How many lines in the listing contain the word "Desktop"? Reply with the number alone.

┌─ Given entries

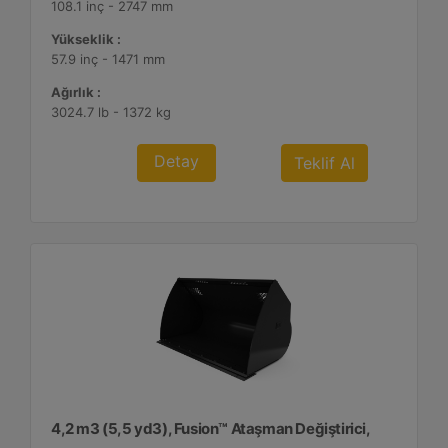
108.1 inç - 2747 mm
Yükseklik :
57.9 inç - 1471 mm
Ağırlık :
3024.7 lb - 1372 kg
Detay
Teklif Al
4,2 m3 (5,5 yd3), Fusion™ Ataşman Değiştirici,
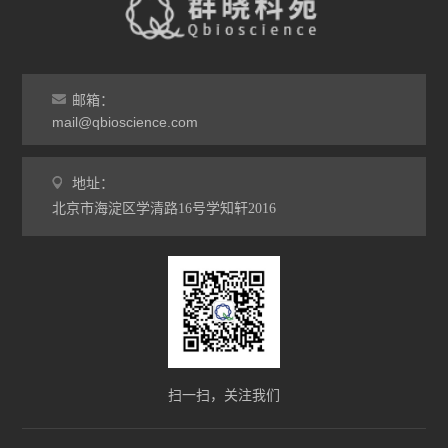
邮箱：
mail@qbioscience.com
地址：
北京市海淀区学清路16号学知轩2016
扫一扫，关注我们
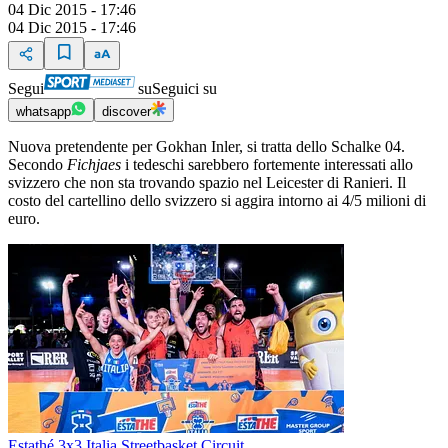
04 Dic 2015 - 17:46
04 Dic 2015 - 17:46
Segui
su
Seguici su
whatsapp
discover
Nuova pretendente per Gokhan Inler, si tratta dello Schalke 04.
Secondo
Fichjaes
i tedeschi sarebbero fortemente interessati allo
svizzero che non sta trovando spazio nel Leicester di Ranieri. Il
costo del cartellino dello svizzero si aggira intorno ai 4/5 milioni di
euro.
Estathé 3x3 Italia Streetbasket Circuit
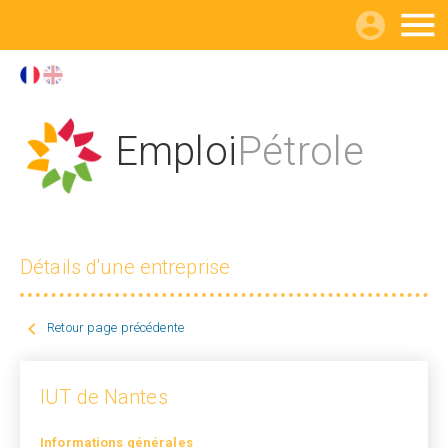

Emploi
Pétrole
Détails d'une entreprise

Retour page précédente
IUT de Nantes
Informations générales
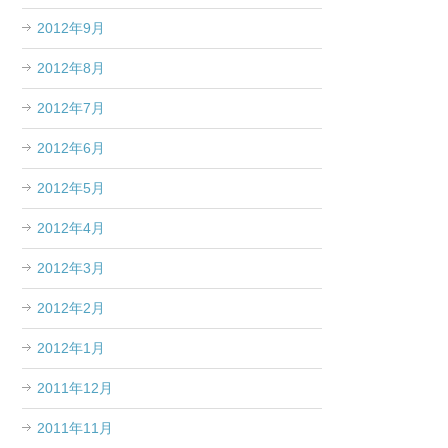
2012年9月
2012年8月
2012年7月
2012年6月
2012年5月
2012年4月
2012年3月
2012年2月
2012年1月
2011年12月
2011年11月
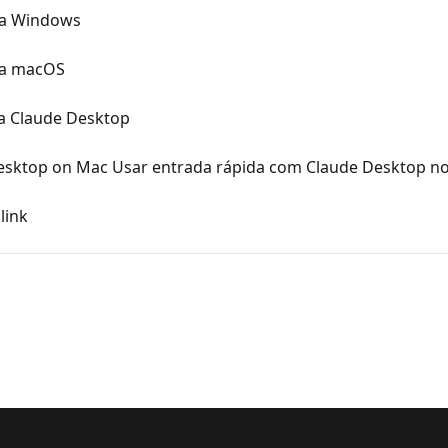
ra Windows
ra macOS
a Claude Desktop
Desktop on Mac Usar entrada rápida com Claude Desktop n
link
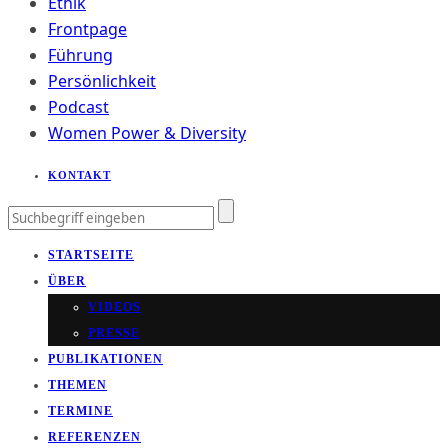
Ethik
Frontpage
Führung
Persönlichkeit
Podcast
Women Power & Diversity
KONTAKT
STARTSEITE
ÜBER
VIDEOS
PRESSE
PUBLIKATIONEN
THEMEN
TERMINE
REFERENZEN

└─

■ Completed exercise
2